The function of the blood–brain barrier in HH is poorly studied, with little known of iron transport across it. In haemochromatosis, iron pigmentation of the pituitary gland, pineal body, leptomeninges, lentiform nucleus, dentate nucleus, choroid plexus, and paraventricular areas of the human brain is well documented.29,30 A recent neuroradiological study revealed abnormal basal ganglia signal intensities on MRI in 6 of 14 neurologically normal individuals with HH, suggesting excess iron deposition in the basal ganglia.1 There is increasing evidence for the traffic of iron across the blood–brain barrier by transferrin receptor mediated endocytosis of transferrin–iron complex, with subsequent release of iron, either free or bound to transferrin, into the brain interstitium.31,32 The blood–brain barrier is likely to regulate the ebb and flow of iron to and from the brain interstitial fluid and CSF in a dynamic fashion, probably by altering the number of transferrin receptors expressed on cerebral capillary endothelial cells. This challenges the view that the brain is impervious to iron from systemic tissues. Animal studies have not demonstrated excess iron deposition consequent to short term systemic iron overload. However, the chronic (over decades) systemic iron overload seen in human HH poses a major challenge for the blood–brain barrier in maintaining brain iron homeostasis.

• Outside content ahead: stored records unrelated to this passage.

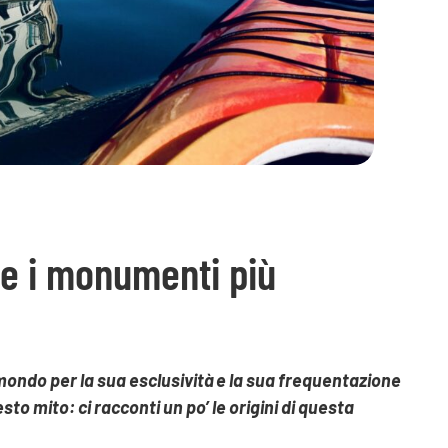
i e i monumenti più
l mondo per la sua esclusività e la sua frequentazione
esto mito: ci racconti un po’ le origini di questa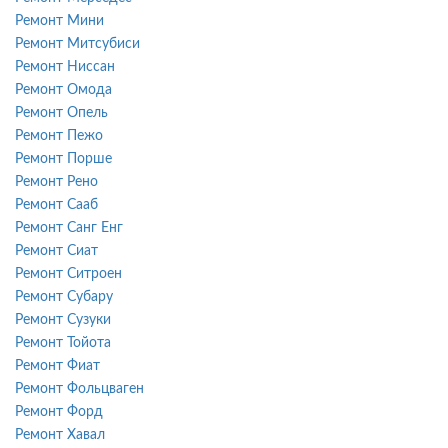
Ремонт Мини
Ремонт Митсубиси
Ремонт Ниссан
Ремонт Омода
Ремонт Опель
Ремонт Пежо
Ремонт Порше
Ремонт Рено
Ремонт Сааб
Ремонт Санг Енг
Ремонт Сиат
Ремонт Ситроен
Ремонт Субару
Ремонт Сузуки
Ремонт Тойота
Ремонт Фиат
Ремонт Фольцваген
Ремонт Форд
Ремонт Хавал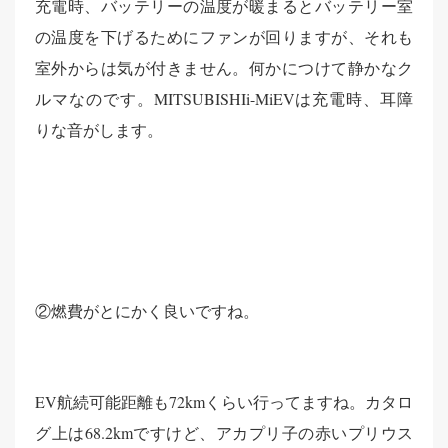
充電時、バッテリーの温度が暖まるとバッテリー室
の温度を下げるためにファンが回りますが、それも
室外からは気が付きません。何かにつけて静かなク
ルマなのです。MITSUBISHIi-MiEVは充電時、耳障
りな音がします。
②燃費がとにかく良いですね。
EV航続可能距離も72kmくらい行ってますね。カタロ
グ上は68.2kmですけど、アカプリ子の赤いプリウス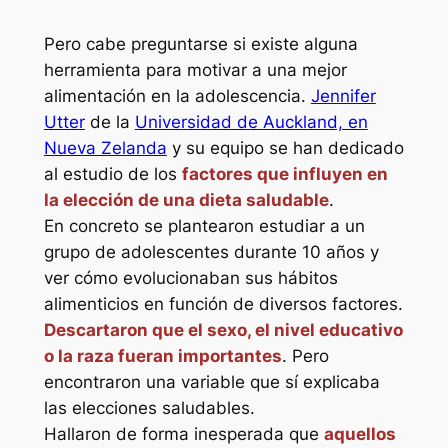
Pero cabe preguntarse si existe alguna
herramienta para motivar a una mejor
alimentación en la adolescencia.
Jennifer
Utter
de la
Universidad de Auckland, en
Nueva Zelanda
y su equipo se han dedicado
al estudio de los
factores que influyen en
la elección de una dieta saludable
.
En concreto se plantearon estudiar a un
grupo de adolescentes durante 10 años y
ver cómo evolucionaban sus hábitos
alimenticios en función de diversos factores.
Descartaron que el sexo, el nivel educativo
o la raza fueran importantes
. Pero
encontraron una variable que sí explicaba
las elecciones saludables.
Hallaron de forma inesperada que
aquellos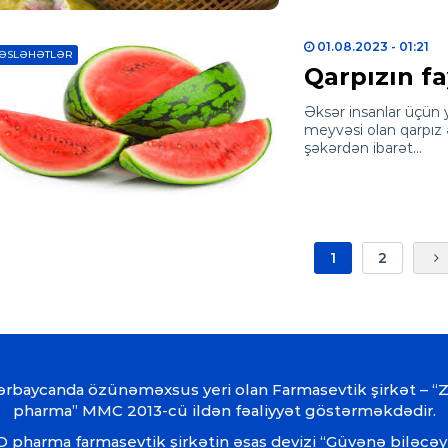
01.08.2023
- 01:21
ƏSLƏHƏTLƏR
Qarpızın fa
Əksər insanlar üçün y
meyvəsi olan qarpız 
şəkərdən ibarət…
1
2
ərbaycanda özünəməxsus yeri olan Farmasevtik şirkət – “
pharma” MMC 2013-cü ildən fəaliyyət göstərməkdədir.
 pharma farmasevtik şirkətin əsas devizi “Güvənə biləcəy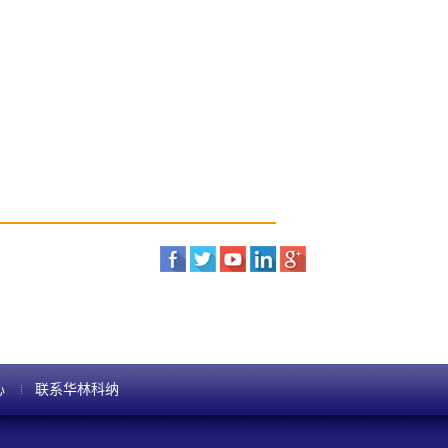
心
联系华林科纳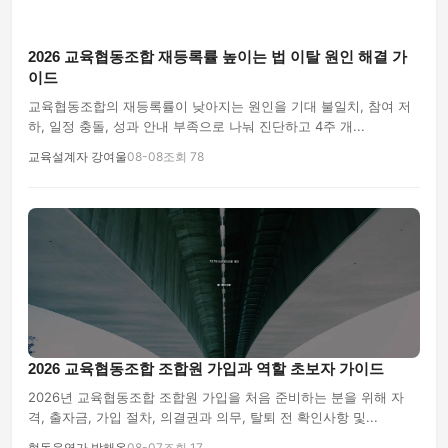
2026 교육협동조합 재등록률 높이는 법 이탈 원인 해결 가
이드
교육협동조합의 재등록률이 낮아지는 원인을 기대 불일치, 참여 저
하, 일정 충돌, 성과 안내 부족으로 나눠 진단하고 4주 개...
교육설계자 강여울
08-08
조회 78
2026 교육협동조합 조합원 가입과 역할 초보자 가이드
2026년 교육협동조합 조합원 가입을 처음 준비하는 분을 위해 자
격, 출자금, 가입 절차, 의결권과 의무, 탈퇴 전 확인사항 및...
협동운영가 박해온
08-07
조회 17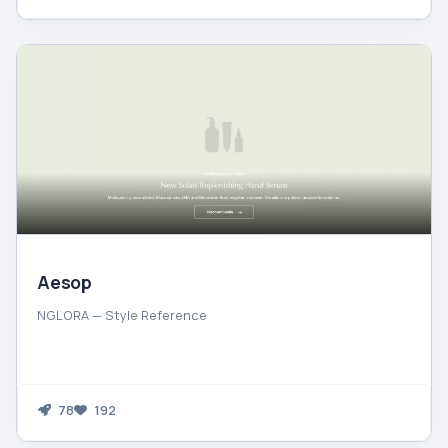
Aesop
NGLORA — Style Reference
78
192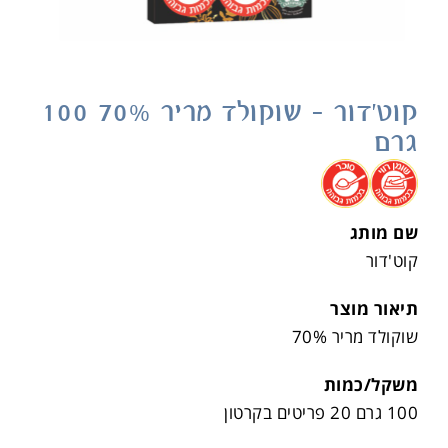
קוט'דור – שוקולד מריר 70% 100
גרם
.
.
שם מותג
קוט'דור
תיאור מוצר
שוקולד מריר 70%
משקל/כמות
100 גרם 20 פריטים בקרטון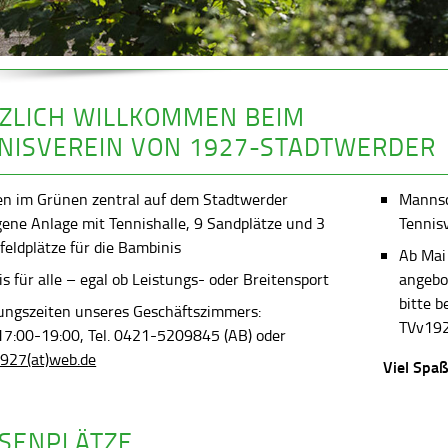
ZLICH WILLKOMMEN BEIM
NISVEREIN VON 1927-STADTWERDER
en im Grünen zentral auf dem Stadtwerder
Mannsch
gene Anlage mit Tennishalle, 9 Sandplätze und 3
Tennis
feldplätze für die Bambinis
Ab Mai
s für alle – egal ob Leistungs- oder Breitensport
angebot
bitte 
ungszeiten unseres Geschäftszimmers:
TVv192
 17:00-19:00, Tel. 0421-5209845 (AB) oder
927(at)web.de
Viel Spaß
SENPLÄTZE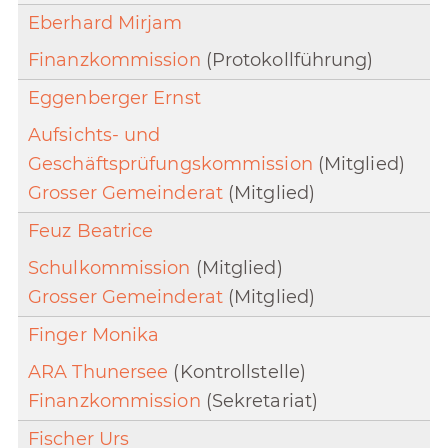
Eberhard Mirjam
Finanzkommission
(Protokollführung)
Eggenberger Ernst
Aufsichts- und
Geschäftsprüfungskommission
(Mitglied)
Grosser Gemeinderat
(Mitglied)
Feuz Beatrice
Schulkommission
(Mitglied)
Grosser Gemeinderat
(Mitglied)
Finger Monika
ARA Thunersee
(Kontrollstelle)
Finanzkommission
(Sekretariat)
Fischer Urs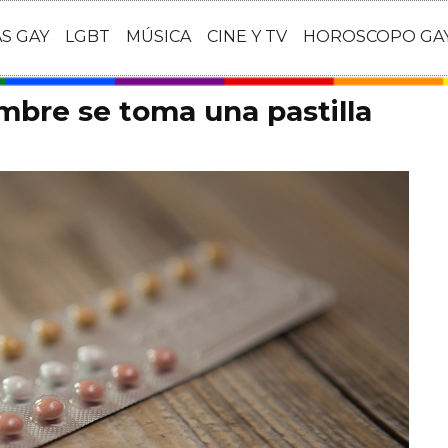
AS GAY
LGBT
MÚSICA
CINE Y TV
HOROSCOPO GA
mbre se toma una pastilla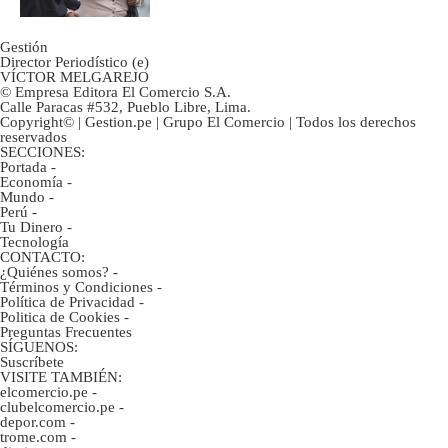
Gestión
Director Periodístico (e)
VÍCTOR MELGAREJO
© Empresa Editora El Comercio S.A.
Calle Paracas #532, Pueblo Libre, Lima.
Copyright© | Gestion.pe | Grupo El Comercio | Todos los derechos
reservados
SECCIONES:
Portada
-
Economía
-
Mundo
-
Perú
-
Tu Dinero
-
Tecnología
CONTACTO:
¿Quiénes somos?
-
Términos y Condiciones
-
Política de Privacidad
-
Politica de Cookies
-
Preguntas Frecuentes
SÍGUENOS:
Suscríbete
VISITE TAMBIÉN:
elcomercio.pe
-
clubelcomercio.pe
-
depor.com
-
trome.com
-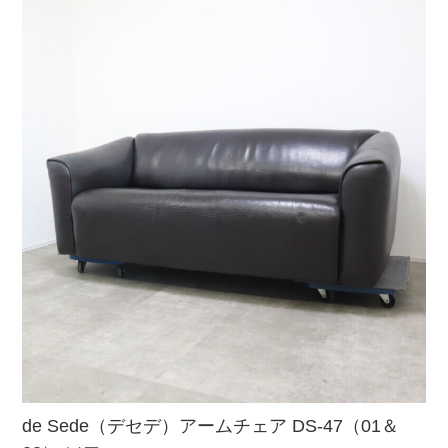
de Sede（デセデ）アームチェア DS-47（01＆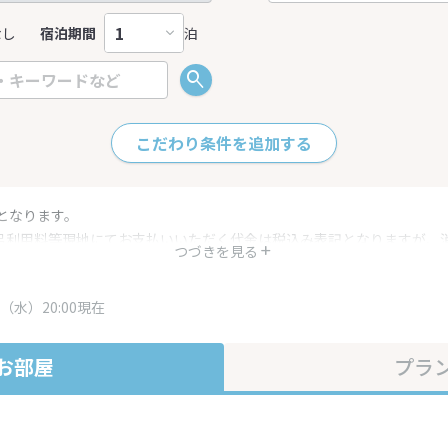
なし
宿泊期間
泊
こだわり条件を追加する
となります。
呂利用料等現地にてお支払いいただく代金は税込み表記となりますが、
つづきを見る
す。
・プラン内容は一定時間ごとに更新されます。最終確認画面でご確認く
（水）20:00現在
お部屋
プラ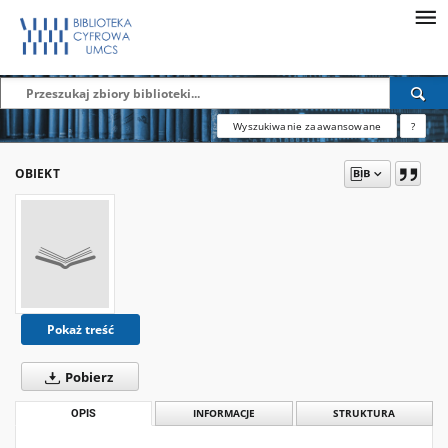
Wyszukiwanie zaawansowane
?
OBIEKT
Pokaż treść
Pobierz
OPIS
INFORMACJE
STRUKTURA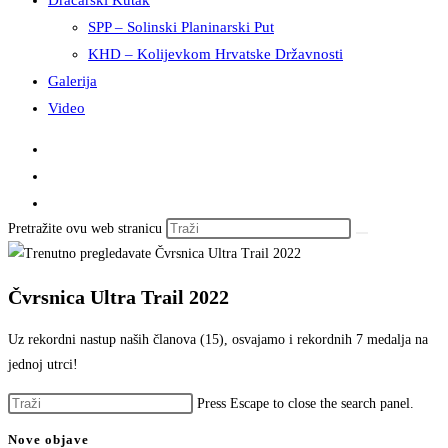
Dračarski Kutak
SPP – Solinski Planinarski Put
KHD – Kolijevkom Hrvatske Državnosti
Galerija
Video
Pretražite ovu web stranicu
Čvrsnica Ultra Trail 2022
Uz rekordni nastup naših članova (15), osvajamo i rekordnih 7 medalja na
jednoj utrci!
Press Escape to close the search panel.
Nove objave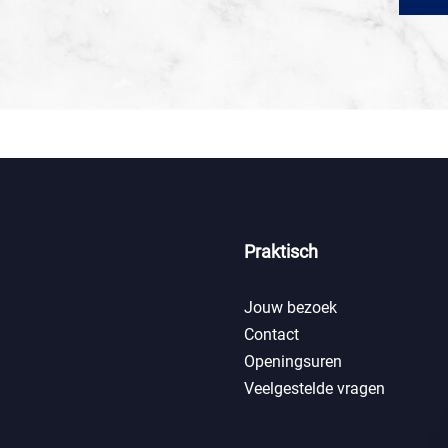
Praktisch
Jouw bezoek
Contact
Openingsuren
Veelgestelde vragen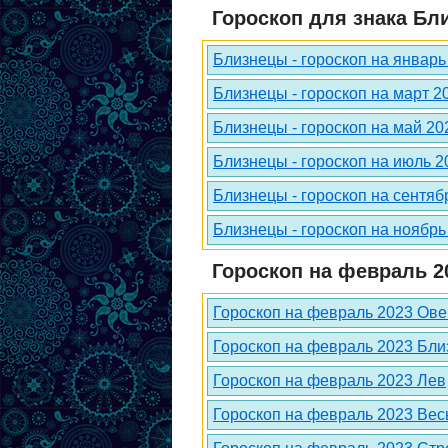
Гороскоп для знака Бл
Близнецы - гороскоп на январь
Близнецы - гороскоп на март 2
Близнецы - гороскоп на май 20
Близнецы - гороскоп на июль 2
Близнецы - гороскоп на сентяб
Близнецы - гороскоп на ноябрь
Гороскоп на февраль 2
Гороскоп на февраль 2023 Ове
Гороскоп на февраль 2023 Бл
Гороскоп на февраль 2023 Лев
Гороскоп на февраль 2023 Ве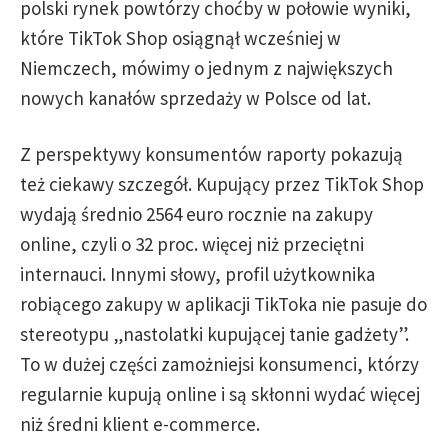
polski rynek powtórzy choćby w połowie wyniki,
które TikTok Shop osiągnął wcześniej w
Niemczech, mówimy o jednym z największych
nowych kanałów sprzedaży w Polsce od lat.
Z perspektywy konsumentów raporty pokazują
też ciekawy szczegół. Kupujący przez TikTok Shop
wydają średnio 2564 euro rocznie na zakupy
online, czyli o 32 proc. więcej niż przeciętni
internauci. Innymi słowy, profil użytkownika
robiącego zakupy w aplikacji TikToka nie pasuje do
stereotypu „nastolatki kupującej tanie gadżety”.
To w dużej części zamożniejsi konsumenci, którzy
regularnie kupują online i są skłonni wydać więcej
niż średni klient e-commerce.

We have described four cases of concurrent HH and IPD. The chronic systemic iron overload seen in HH may result in a spill over of iron through the blood–brain barrier into areas of the brain known to store iron, particularly the basal ganglia. We speculate that iron deposition might occur within susceptible brain areas in HH, resulting in neurological illness. These cases of IPD occurring in individuals with HH add some weight to the possibility of iron toxicity as a significant factor in the aetiology of IPD. We acknowledge that both IPD and HH are common diseases and it is feasible that both conditions could affect any given individual by chance. We also acknowledge that parkinsonism per se rather than IPD would be more likely to occur if iron deposition were to occur within the basal ganglia in HH.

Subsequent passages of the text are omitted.